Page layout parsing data
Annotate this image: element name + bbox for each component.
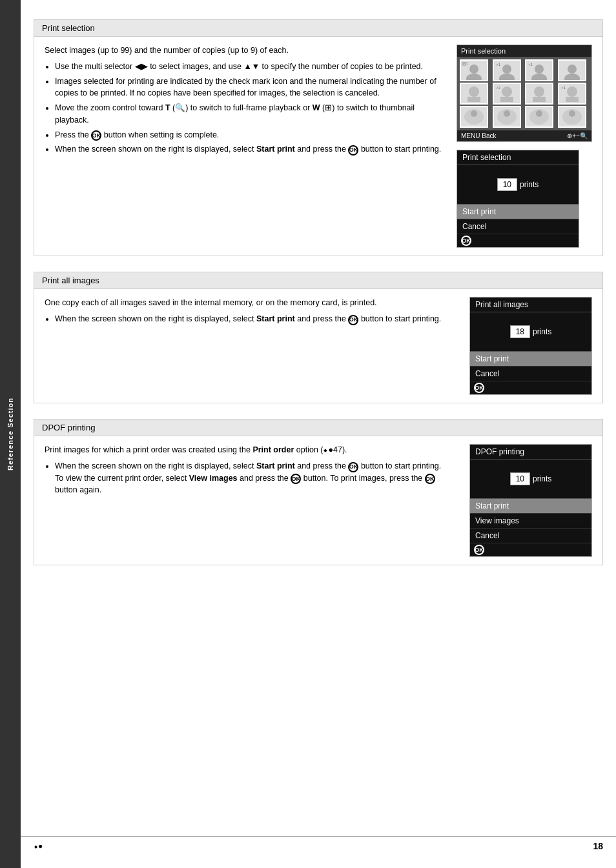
section-image-print-all: Print all images 18 prints Start print C…: [469, 297, 592, 395]
svg-point-14: [568, 65, 577, 74]
section-image-dpof: DPOF printing 10 prints Start print View…: [469, 444, 592, 557]
thumb-grid-footer-right: ⊕+−🔍: [567, 132, 588, 139]
svg-rect-25: [533, 97, 546, 102]
print-dialog-footer-3: OK: [470, 543, 591, 556]
thumb-img-1: ✓1: [461, 61, 487, 80]
bullet-3: Move the zoom control toward T (🔍) to sw…: [55, 102, 446, 126]
bullet-4: Press the OK button when setting is comp…: [55, 129, 446, 141]
print-unit-3: prints: [533, 474, 551, 483]
print-dialog-3: DPOF printing 10 prints Start print View…: [469, 444, 592, 557]
svg-text:✓1: ✓1: [463, 63, 467, 66]
svg-point-17: [469, 86, 479, 97]
print-dialog-item-view-3[interactable]: View images: [470, 514, 591, 529]
svg-text:✓1: ✓1: [496, 63, 500, 66]
ok-button-icon: OK: [91, 130, 101, 141]
ok-icon-dialog-1: OK: [461, 236, 471, 246]
thumb-img-10: [494, 107, 520, 126]
bullets-dpof: When the screen shown on the right is di…: [55, 460, 459, 496]
section-image-print-selection: Print selection ✓1: [457, 45, 592, 248]
svg-point-35: [504, 110, 510, 117]
sidebar-label: Reference Section: [6, 398, 14, 470]
thumb-cell-6: ✓2: [493, 83, 521, 105]
thumb-cell-4: [558, 59, 586, 81]
print-dialog-2: Print all images 18 prints Start print C…: [469, 297, 592, 395]
intro-dpof: Print images for which a print order was…: [45, 444, 459, 456]
thumb-img-2: ✓1: [494, 61, 520, 80]
print-dialog-title-1: Print selection: [457, 150, 579, 165]
print-unit-1: prints: [520, 180, 539, 189]
thumb-img-8: ✓1: [559, 84, 585, 103]
svg-point-20: [502, 86, 512, 97]
print-dialog-item-start-3[interactable]: Start print: [470, 499, 591, 514]
thumb-grid-title: Print selection: [457, 45, 591, 57]
section-text-dpof: Print images for which a print order was…: [45, 444, 459, 557]
thumb-img-9: [461, 107, 487, 126]
bullet-2: Images selected for printing are indicat…: [55, 76, 446, 100]
print-dialog-footer-2: OK: [470, 381, 591, 394]
svg-point-32: [471, 110, 477, 117]
thumb-img-12: [559, 107, 585, 126]
print-count-1: 10: [497, 178, 517, 191]
thumb-img-3: ✓1: [526, 61, 552, 80]
intro-print-all: One copy each of all images saved in the…: [45, 297, 459, 309]
thumb-cell-7: [525, 83, 553, 105]
print-dialog-body-1: 10 prints: [457, 165, 579, 204]
thumb-img-7: [526, 84, 552, 103]
main-content: Print selection Select images (up to 99)…: [21, 13, 616, 836]
section-print-selection: Print selection Select images (up to 99)…: [34, 19, 603, 256]
print-dialog-item-start-2[interactable]: Start print: [470, 352, 591, 367]
bottom-bar: ⬥● 18: [0, 836, 616, 855]
thumb-cell-9: [460, 106, 488, 128]
bullets-print-selection: Use the multi selector ◀▶ to select imag…: [55, 61, 446, 156]
print-count-3: 10: [510, 472, 530, 485]
svg-text:✓2: ✓2: [496, 86, 500, 90]
thumb-cell-12: [558, 106, 586, 128]
bullet-all-1: When the screen shown on the right is di…: [55, 313, 459, 325]
page-number: 18: [593, 841, 603, 851]
section-header-print-selection: Print selection: [34, 20, 602, 37]
print-dialog-item-cancel-1[interactable]: Cancel: [457, 219, 579, 234]
svg-point-27: [567, 86, 577, 97]
print-count-2: 18: [510, 325, 530, 338]
page: Reference Section Print selection Select…: [0, 0, 616, 868]
section-body-print-selection: Select images (up to 99) and the number …: [34, 37, 602, 256]
print-dialog-menu-2: Start print Cancel: [470, 351, 591, 381]
ok-button-icon-dpof-2: OK: [291, 474, 301, 484]
page-icon: ⬥●: [34, 842, 43, 851]
sidebar: Reference Section: [0, 0, 21, 868]
thumb-cell-2: ✓1: [493, 59, 521, 81]
print-dialog-menu-3: Start print View images Cancel: [470, 498, 591, 543]
print-unit-2: prints: [533, 327, 551, 336]
thumb-grid: Print selection ✓1: [457, 45, 592, 142]
ok-button-icon-dpof: OK: [348, 462, 358, 472]
bullet-dpof-1: When the screen shown on the right is di…: [55, 460, 459, 496]
arrow-ud-icon: ▲▼: [243, 62, 260, 71]
print-dialog-1: Print selection 10 prints Start print Ca…: [457, 150, 579, 248]
intro-print-selection: Select images (up to 99) and the number …: [45, 45, 446, 57]
bullet-1: Use the multi selector ◀▶ to select imag…: [55, 61, 446, 73]
section-text-print-selection: Select images (up to 99) and the number …: [45, 45, 446, 248]
thumb-img-4: [559, 61, 585, 80]
print-dialog-footer-1: OK: [457, 234, 579, 247]
thumb-img-11: [526, 107, 552, 126]
svg-rect-21: [500, 97, 513, 102]
svg-rect-28: [566, 97, 579, 102]
svg-point-6: [502, 65, 511, 74]
svg-point-1: [469, 65, 478, 74]
thumb-grid-cells: ✓1 ✓1: [457, 57, 591, 130]
thumb-cell-1: ✓1: [460, 59, 488, 81]
svg-text:✓1: ✓1: [528, 63, 533, 66]
section-header-print-all: Print all images: [34, 272, 602, 289]
section-body-dpof: Print images for which a print order was…: [34, 436, 602, 565]
bullet-5: When the screen shown on the right is di…: [55, 143, 446, 156]
ok-button-icon-2: OK: [348, 145, 358, 156]
thumb-cell-11: [525, 106, 553, 128]
print-dialog-item-cancel-2[interactable]: Cancel: [470, 367, 591, 381]
thumb-img-5: [461, 84, 487, 103]
print-dialog-title-2: Print all images: [470, 298, 591, 312]
print-dialog-item-cancel-3[interactable]: Cancel: [470, 529, 591, 543]
print-dialog-item-start-1[interactable]: Start print: [457, 205, 579, 219]
ok-icon-dialog-2: OK: [474, 383, 484, 393]
section-text-print-all: One copy each of all images saved in the…: [45, 297, 459, 395]
thumb-cell-5: [460, 83, 488, 105]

# Your instructions
Reproduce all the data as it stands. The pictures are not part of the copy.

# Completed exercise
Annotate this image: element name + bbox for each component.
section-image-print-all: Print all images 18 prints Start print C…: [469, 297, 592, 395]
svg-point-14: [568, 65, 577, 74]
section-image-dpof: DPOF printing 10 prints Start print View…: [469, 444, 592, 557]
thumb-grid-footer-right: ⊕+−🔍: [567, 132, 588, 139]
svg-rect-25: [533, 97, 546, 102]
print-dialog-footer-3: OK: [470, 543, 591, 556]
thumb-img-1: ✓1: [461, 61, 487, 80]
bullet-3: Move the zoom control toward T (🔍) to sw…: [55, 102, 446, 126]
bullet-4: Press the OK button when setting is comp…: [55, 129, 446, 141]
print-unit-3: prints: [533, 474, 551, 483]
print-dialog-3: DPOF printing 10 prints Start print View…: [469, 444, 592, 557]
svg-text:✓1: ✓1: [463, 63, 467, 66]
svg-point-17: [469, 86, 479, 97]
print-dialog-item-view-3[interactable]: View images: [470, 514, 591, 529]
svg-text:✓1: ✓1: [496, 63, 500, 66]
ok-button-icon: OK: [91, 130, 101, 141]
ok-icon-dialog-1: OK: [461, 236, 471, 246]
thumb-img-10: [494, 107, 520, 126]
bullets-dpof: When the screen shown on the right is di…: [55, 460, 459, 496]
section-image-print-selection: Print selection ✓1: [457, 45, 592, 248]
svg-point-35: [504, 110, 510, 117]
sidebar-label: Reference Section: [6, 398, 14, 470]
thumb-cell-6: ✓2: [493, 83, 521, 105]
thumb-cell-4: [558, 59, 586, 81]
print-dialog-2: Print all images 18 prints Start print C…: [469, 297, 592, 395]
intro-dpof: Print images for which a print order was…: [45, 444, 459, 456]
thumb-img-2: ✓1: [494, 61, 520, 80]
print-dialog-title-1: Print selection: [457, 150, 579, 165]
print-unit-1: prints: [520, 180, 539, 189]
thumb-img-8: ✓1: [559, 84, 585, 103]
svg-point-20: [502, 86, 512, 97]
print-dialog-item-start-3[interactable]: Start print: [470, 499, 591, 514]
thumb-grid-title: Print selection: [457, 45, 591, 57]
section-text-dpof: Print images for which a print order was…: [45, 444, 459, 557]
thumb-img-9: [461, 107, 487, 126]
bullet-2: Images selected for printing are indicat…: [55, 76, 446, 100]
print-dialog-footer-2: OK: [470, 381, 591, 394]
svg-point-32: [471, 110, 477, 117]
thumb-img-12: [559, 107, 585, 126]
print-count-1: 10: [497, 178, 517, 191]
thumb-img-3: ✓1: [526, 61, 552, 80]
intro-print-all: One copy each of all images saved in the…: [45, 297, 459, 309]
thumb-cell-7: [525, 83, 553, 105]
print-dialog-body-1: 10 prints: [457, 165, 579, 204]
thumb-img-7: [526, 84, 552, 103]
main-content: Print selection Select images (up to 99)…: [21, 13, 616, 836]
section-print-selection: Print selection Select images (up to 99)…: [34, 19, 603, 256]
print-dialog-item-start-2[interactable]: Start print: [470, 352, 591, 367]
bottom-bar: ⬥● 18: [0, 836, 616, 855]
thumb-cell-9: [460, 106, 488, 128]
bullets-print-selection: Use the multi selector ◀▶ to select imag…: [55, 61, 446, 156]
print-count-3: 10: [510, 472, 530, 485]
svg-text:✓2: ✓2: [496, 86, 500, 90]
thumb-cell-12: [558, 106, 586, 128]
bullet-all-1: When the screen shown on the right is di…: [55, 313, 459, 325]
page-number: 18: [593, 841, 603, 851]
section-header-print-selection: Print selection: [34, 20, 602, 37]
print-dialog-item-cancel-1[interactable]: Cancel: [457, 219, 579, 234]
svg-point-27: [567, 86, 577, 97]
print-count-2: 18: [510, 325, 530, 338]
page: Reference Section Print selection Select…: [0, 0, 616, 868]
section-body-print-selection: Select images (up to 99) and the number …: [34, 37, 602, 256]
print-dialog-menu-2: Start print Cancel: [470, 351, 591, 381]
ok-button-icon-dpof-2: OK: [291, 474, 301, 484]
page-icon: ⬥●: [34, 842, 43, 851]
sidebar: Reference Section: [0, 0, 21, 868]
thumb-cell-2: ✓1: [493, 59, 521, 81]
print-dialog-menu-3: Start print View images Cancel: [470, 498, 591, 543]
print-unit-2: prints: [533, 327, 551, 336]
thumb-grid: Print selection ✓1: [457, 45, 592, 142]
ok-button-icon-dpof: OK: [348, 462, 358, 472]
bullet-dpof-1: When the screen shown on the right is di…: [55, 460, 459, 496]
arrow-ud-icon: ▲▼: [243, 62, 260, 71]
print-dialog-1: Print selection 10 prints Start print Ca…: [457, 150, 579, 248]
intro-print-selection: Select images (up to 99) and the number …: [45, 45, 446, 57]
bullet-1: Use the multi selector ◀▶ to select imag…: [55, 61, 446, 73]
section-text-print-selection: Select images (up to 99) and the number …: [45, 45, 446, 248]
thumb-img-4: [559, 61, 585, 80]
print-dialog-footer-1: OK: [457, 234, 579, 247]
thumb-img-11: [526, 107, 552, 126]
svg-rect-21: [500, 97, 513, 102]
svg-rect-28: [566, 97, 579, 102]
svg-point-6: [502, 65, 511, 74]
svg-point-1: [469, 65, 478, 74]
thumb-grid-cells: ✓1 ✓1: [457, 57, 591, 130]
thumb-cell-1: ✓1: [460, 59, 488, 81]
svg-text:✓1: ✓1: [528, 63, 533, 66]
section-header-print-all: Print all images: [34, 272, 602, 289]
section-body-dpof: Print images for which a print order was…: [34, 436, 602, 565]
bullet-5: When the screen shown on the right is di…: [55, 143, 446, 156]
ok-button-icon-2: OK: [348, 145, 358, 156]
thumb-cell-11: [525, 106, 553, 128]
print-dialog-item-cancel-2[interactable]: Cancel: [470, 367, 591, 381]
thumb-img-5: [461, 84, 487, 103]
print-dialog-title-2: Print all images: [470, 298, 591, 312]
print-dialog-item-cancel-3[interactable]: Cancel: [470, 529, 591, 543]
print-dialog-item-start-1[interactable]: Start print: [457, 205, 579, 219]
ok-icon-dialog-2: OK: [474, 383, 484, 393]
section-text-print-all: One copy each of all images saved in the…: [45, 297, 459, 395]
thumb-cell-5: [460, 83, 488, 105]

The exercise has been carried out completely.